I have written, in War on Wheels, the story of a quiet revolution which transformed a vital part of the British Army. During the interwar years it had been made moribund by cautious civil servants and dithering politicians. It became the muscular artery which ensured that the troops landing on D Day had all they needed to do their job.
The organisation was the Royal Army Ordnance Corps whose job it was to supply the Army with all it needed, apart from food and fuel.
The story begins with a massive leap forward from the trenches of the First World War to the motorised world of the 1930’s, a time when companies like Ford, Austin, Hillman and Vauxhall were transforming people’s lives and the economies of towns like Coventry, Luton, Dagenham and Cowley where their factories were located.
It continues through the stuttering attempt to make real the benefits of mechanisation in the British Expeditionary Force which crossed the channel in support of France but was miraculous rescued by the armada of small ships from the beaches of Dunkirk.
Dunkirk is where the story of Donnington really begins. From the declaration of war Whitehall had paid lip service to the need to relocate the great arsenal from Woolwich in east London to a place safe from German bombers. So there was a plan, there were contractors, but progress was painfully slow. This was until they began to load railway trucks at Woolwich.

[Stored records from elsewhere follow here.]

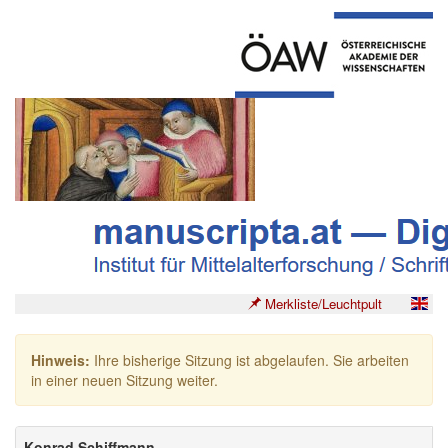
Merkliste/Leuchtpult
Hinweis:
Ihre bisherige Sitzung ist abgelaufen. Sie arbeiten
in einer neuen Sitzung weiter.
Konrad Schiffmann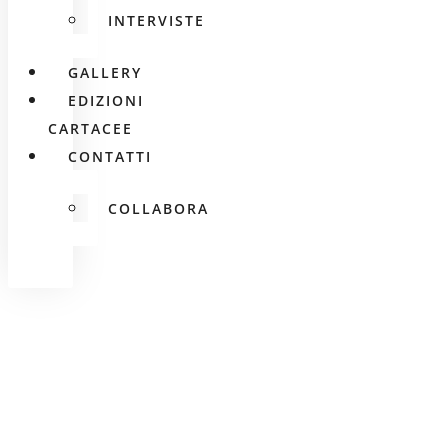
INTERVISTE
GALLERY
EDIZIONI
CARTACEE
CONTATTI
COLLABORA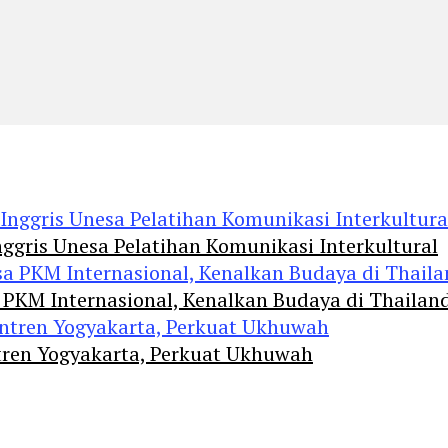
ggris Unesa Pelatihan Komunikasi Interkultural
 PKM Internasional, Kenalkan Budaya di Thailan
tren Yogyakarta, Perkuat Ukhuwah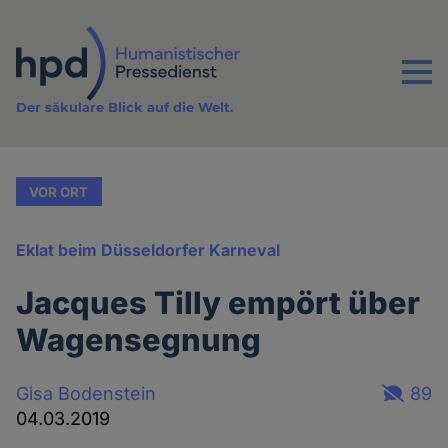
Direkt
zum
Inhalt
Menu
Der säkulare Blick auf die Welt.
VOR ORT
Eklat beim Düsseldorfer Karneval
Jacques Tilly empört über
Wagensegnung
Gisa Bodenstein
89
04.03.2019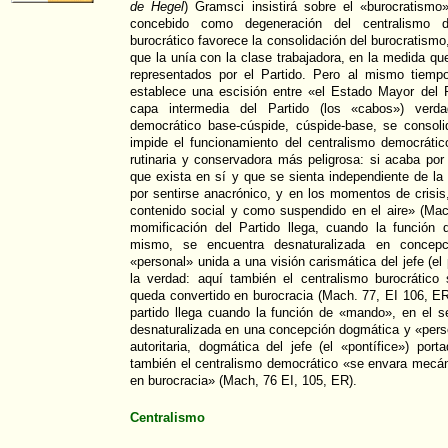
de Hegel
) Gramsci insistirá sobre el «burocratismo»
concebido como degeneración del centralismo de
burocrático favorece la consolidación del burocratismo
que la unía con la clase trabajadora, en la medida qu
representados por el Partido. Pero al mismo tiempo 
establece una escisión entre «el Estado Mayor del P
capa intermedia del Partido (los «cabos») verdad
democrático base-cúspide, cúspide-base, se consol
impide el funcionamiento del centralismo democrátic
rutinaria y conservadora más peligrosa: si acaba por 
que exista en sí y que se sienta independiente de la
por sentirse anacrónico, y en los momentos de crisi
contenido social y como suspendido en el aire» (Ma
momificación del Partido llega, cuando la función
mismo, se encuentra desnaturalizada en concepci
«personal» unida a una visión carismática del jefe (el p
la verdad: aquí también el centralismo burocrátic
queda convertido en burocracia (Mach. 77, EI 106, E
partido llega cuando la función de «mando», en el 
desnaturalizada en una concepción dogmática y «pers
autoritaria, dogmática del jefe (el «pontífice») port
también el centralismo democrático «se envara mecá
en burocracia» (Mach, 76 EI, 105, ER).
Centralismo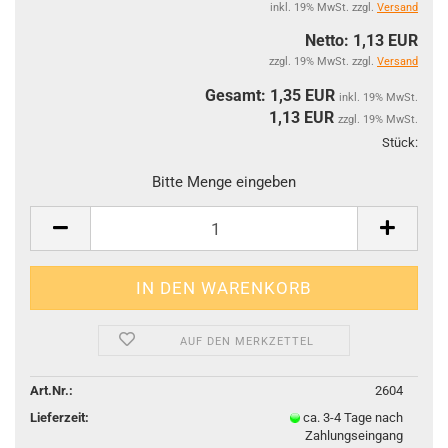
inkl. 19% MwSt. zzgl.
Versand
Netto: 1,13 EUR
zzgl. 19% MwSt. zzgl.
Versand
Gesamt: 1,35 EUR
inkl. 19% MwSt.
1,13
EUR
zzgl. 19% MwSt.
Stück:
Stüc
Bitte Menge eingeben
AUF DEN MERKZETTEL
Art.Nr.:
2604
Lieferzeit:
ca. 3-4 Tage nach
Zahlungseingang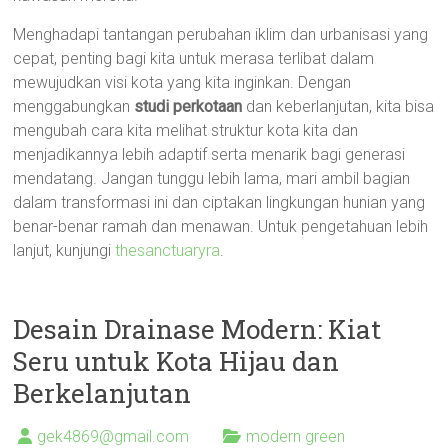
Menghadapi tantangan perubahan iklim dan urbanisasi yang
cepat, penting bagi kita untuk merasa terlibat dalam
mewujudkan visi kota yang kita inginkan. Dengan
menggabungkan
studi perkotaan
dan keberlanjutan, kita bisa
mengubah cara kita melihat struktur kota kita dan
menjadikannya lebih adaptif serta menarik bagi generasi
mendatang. Jangan tunggu lebih lama, mari ambil bagian
dalam transformasi ini dan ciptakan lingkungan hunian yang
benar-benar ramah dan menawan. Untuk pengetahuan lebih
lanjut, kunjungi
thesanctuaryra
.
Desain Drainase Modern: Kiat
Seru untuk Kota Hijau dan
Berkelanjutan
gek4869@gmail.com
modern green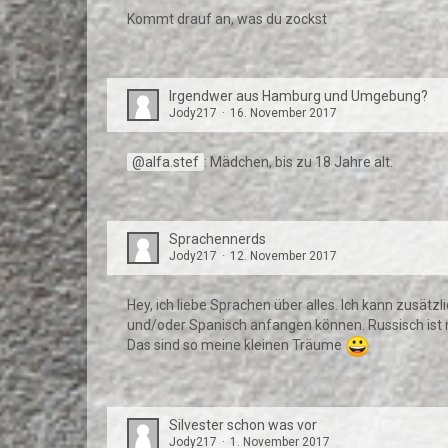
Kommt drauf an, was du zockst
Irgendwer aus Hamburg und Umgebung?
Jody217
16. November 2017
alfa.stef
: Mädchen, bis zu 18 Jahre alt.
Sprachennerds
Jody217
12. November 2017
Hey, ich liebe Sprachen über alles. Ich kann zusät
und/oder Spanisch anfangen können. Russisch ist
Das sind so meine kleinen Träume
Silvester schon was vor
Jody217
1. November 2017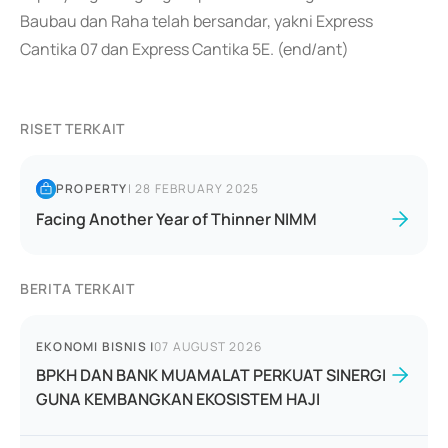
Baubau dan Raha telah bersandar, yakni Express
Cantika 07 dan Express Cantika 5E. (end/ant)
RISET TERKAIT
PROPERTY
|
28 FEBRUARY 2025
Facing Another Year of Thinner NIMM
BERITA TERKAIT
EKONOMI BISNIS
|
07 AUGUST 2026
BPKH DAN BANK MUAMALAT PERKUAT SINERGI
GUNA KEMBANGKAN EKOSISTEM HAJI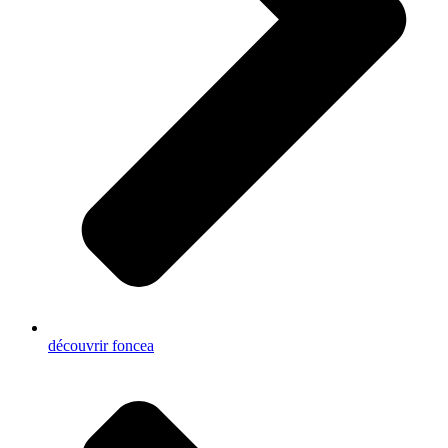
découvrir foncea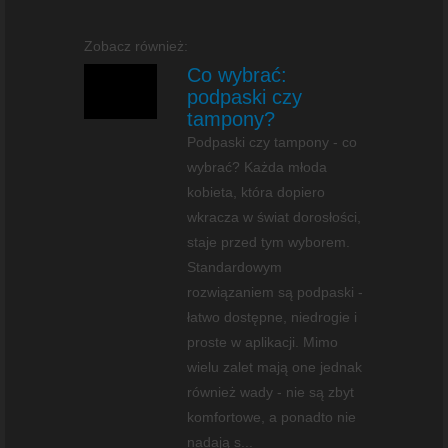
Zobacz również:
Co wybrać:
podpaski czy
tampony?
Podpaski czy tampony - co
wybrać? Każda młoda
kobieta, która dopiero
wkracza w świat dorosłości,
staje przed tym wyborem.
Standardowym
rozwiązaniem są podpaski -
łatwo dostępne, niedrogie i
proste w aplikacji. Mimo
wielu zalet mają one jednak
również wady - nie są zbyt
komfortowe, a ponadto nie
nadają s...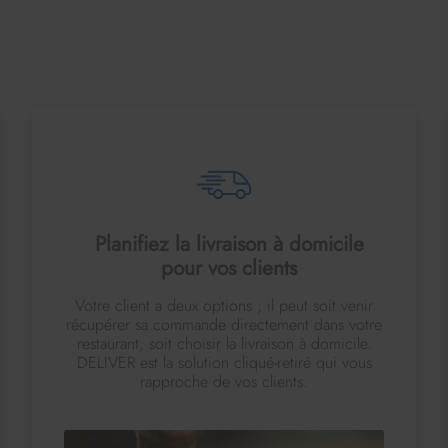
Planifiez la livraison à domicile
pour vos clients
Votre client a deux options ; il peut soit venir
récupérer sa commande directement dans votre
restaurant, soit choisir la livraison à domicile.
DELIVER est la solution cliqué-retiré qui vous
rapproche de vos clients.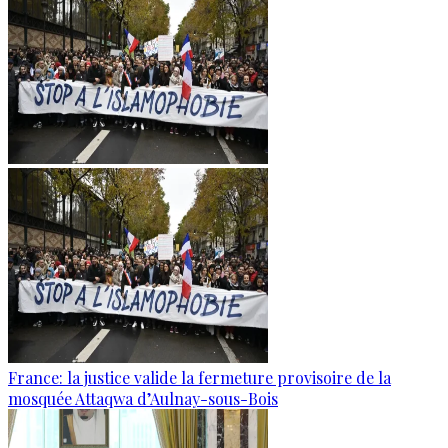
France: la justice valide la fermeture provisoire de la
mosquée Attaqwa d’Aulnay-sous-Bois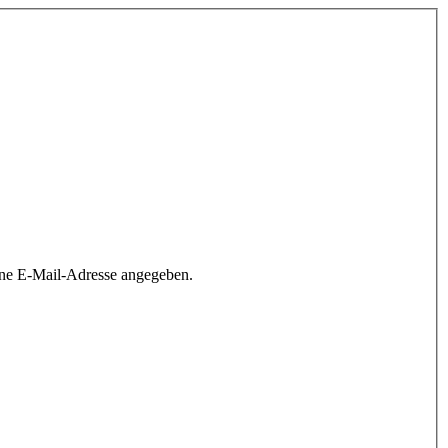
ine E-Mail-Adresse angegeben.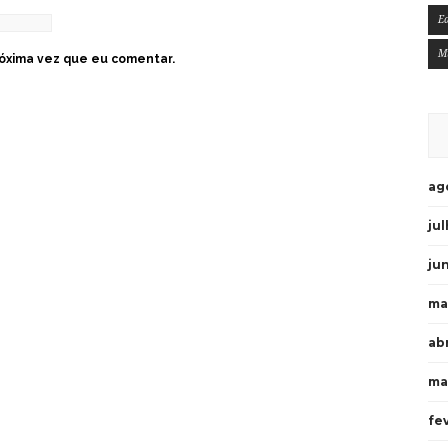
E
M
óxima vez que eu comentar.
ag
ju
ju
ma
ab
ma
fe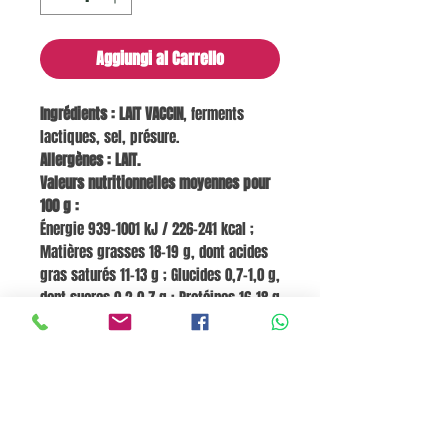
Aggiungi al Carrello
Ingrédients :
LAIT VACCIN
, ferments
lactiques, sel, présure.
Allergènes : LAIT.
Valeurs nutritionnelles moyennes pour
100 g :
Énergie 939–1001 kJ / 226–241 kcal ;
Matières grasses 18–19 g, dont acides
gras saturés 11–13 g ; Glucides 0,7–1,0 g,
dont sucres 0,2–0,7 g ; Protéines 16–18 g
; Sel 0,5–0,68 g.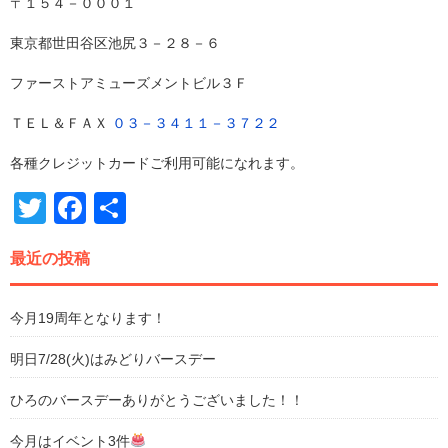
〒１５４－０００１
東京都世田谷区池尻３－２８－６
ファーストアミューズメントビル３Ｆ
ＴＥＬ＆ＦＡＸ
０３－３４１１－３７２２
各種クレジットカードご利用可能になれます。
Twitter
Facebook
共
有
最近の投稿
今月19周年となります！
明日7/28(火)はみどりバースデー
ひろのバースデーありがとうございました！！
今月はイベント3件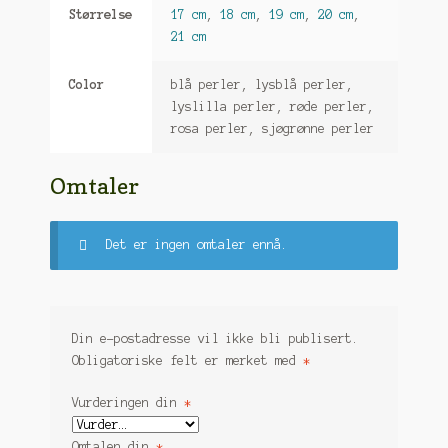
Størrelse
17 cm
,
18 cm
,
19 cm
,
20 cm
,
21 cm
Color
blå perler, lysblå perler,
lyslilla perler, røde perler,
rosa perler, sjøgrønne perler
Omtaler
Det er ingen omtaler ennå.
Din e-postadresse vil ikke bli publisert.
Obligatoriske felt er merket med
*
Vurderingen din
*
Omtalen din
*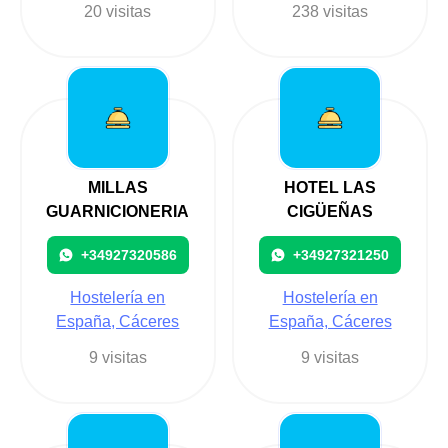
20 visitas
238 visitas
MILLAS
HOTEL LAS
GUARNICIONERIA
CIGÜEÑAS
+34927320586
+34927321250
Hostelería en
Hostelería en
España, Cáceres
España, Cáceres
9 visitas
9 visitas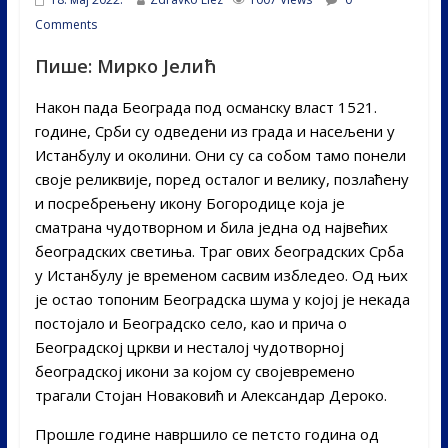
Comments
Пише:
Мирко Јелић
Након пада Београда под османску власт 1521.
године, Срби су одведени из града и насељени у
Истанбулу и околини. Они су са собом тамо понели
своје реликвије, поред осталог и велику, позлаћену
и посребрењену икону Богородице која је
сматрана чудотворном и била једна од највећих
београдских светиња. Траг ових београдских Срба
у Истанбулу је временом сасвим избледео. Од њих
је остао топоним Београдска шума у којој је некада
постојало и Београдско село, као и прича о
Београдској цркви и несталој чудотворној
београдској икони за којом су својевремено
трагали Стојан Новаковић и Александар Дероко.
Прошле године навршило се петсто година од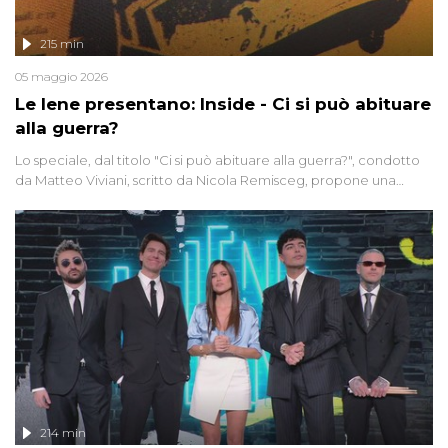
215 min
05 maggio 2026
Le Iene presentano: Inside - Ci si può abituare
alla guerra?
Lo speciale, dal titolo "Ci si può abituare alla guerra?", condotto
da Matteo Viviani, scritto da Nicola Remisceg, propone una
riflessione - con l'aiuto di economisti, esperti militari e giornalisti
di settore - su quanto la guerra sia diventata una realtà pervasiva.
Anche se l'Italia non è direttamente coinvolta in conflitti armati, il
contesto globale rende impossibile considerarla un fenomeno
lontano.
214 min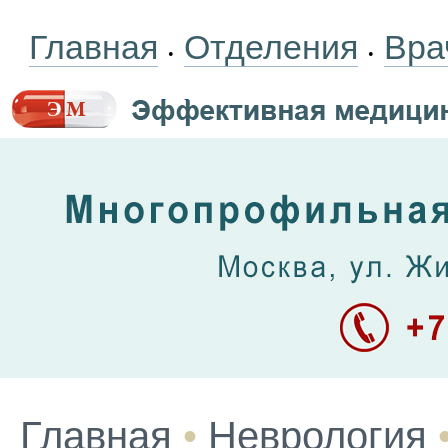
Главная
Отделения
Вра
•
•
Главная
•
Неврология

There were to be three vast sheds at Donnington, but in June 1940 only one was near completion and even then lacked the vital overhead crane and lighting! No 2 shed’s floor was still being concreted as the trucks started to arrive. The 1500 houses that would be needed for civilian staff was still in a civil servant’s in-tray.
Unloading 500 railway trucks in 48 hours was its baptism of fire for Central Ordnance Depot Donnington. The story goes that everyone from the Brigadier downwards took off jacket and rolled up sleeves to clear the railway lines that had become jammed with the Woolwich trucks and the Dunkirk evacuation.
Donnington in the Shropshire countryside had been chosen by the War office as the perfect site for an armaments
depot, exactly the opposite of the depot it was to replace. There were problems. Far from vulnerable conurbations might mean safety from bombing, but it also meant distance from a work force. Hence the need for housing, but that would take time and time was one thing they didn’t have. They say good comes out of bad. One result of the Dunkirk evacuation was that there was no shortage of troops in England and so sufficient numbers were soon drafted into Doddington but to a life under canvas until Nissen huts could be erected, a low priority given the need safely to store what little ammunition there was that hadn’t been left behind in France.
That was the beginning. Under the command of Brigadier de Wolff (‘Wolffy) Donnington grew into a huge depot employing some 15,000 soldiers, 3,200 ATS, 2,000 Italian prisoners of war and 4,000 civilians. It was state of the art and hugely effective in doing it job. It suppled many tanks to Russia. It had some of the first mobile radar. de Wolff had reputation for discipline and he used this well as he blended together the essential business skills of warehousing and distribution with soldiering. An Ordnance depot must have been like a vast ‘Amazon’ distribution warehouse but without computers. Delivery wouldn't be by courier who’d leave card if the customer was out; it was by soldiers often under fire and always under pressure. The King and Queen visited in June 1942.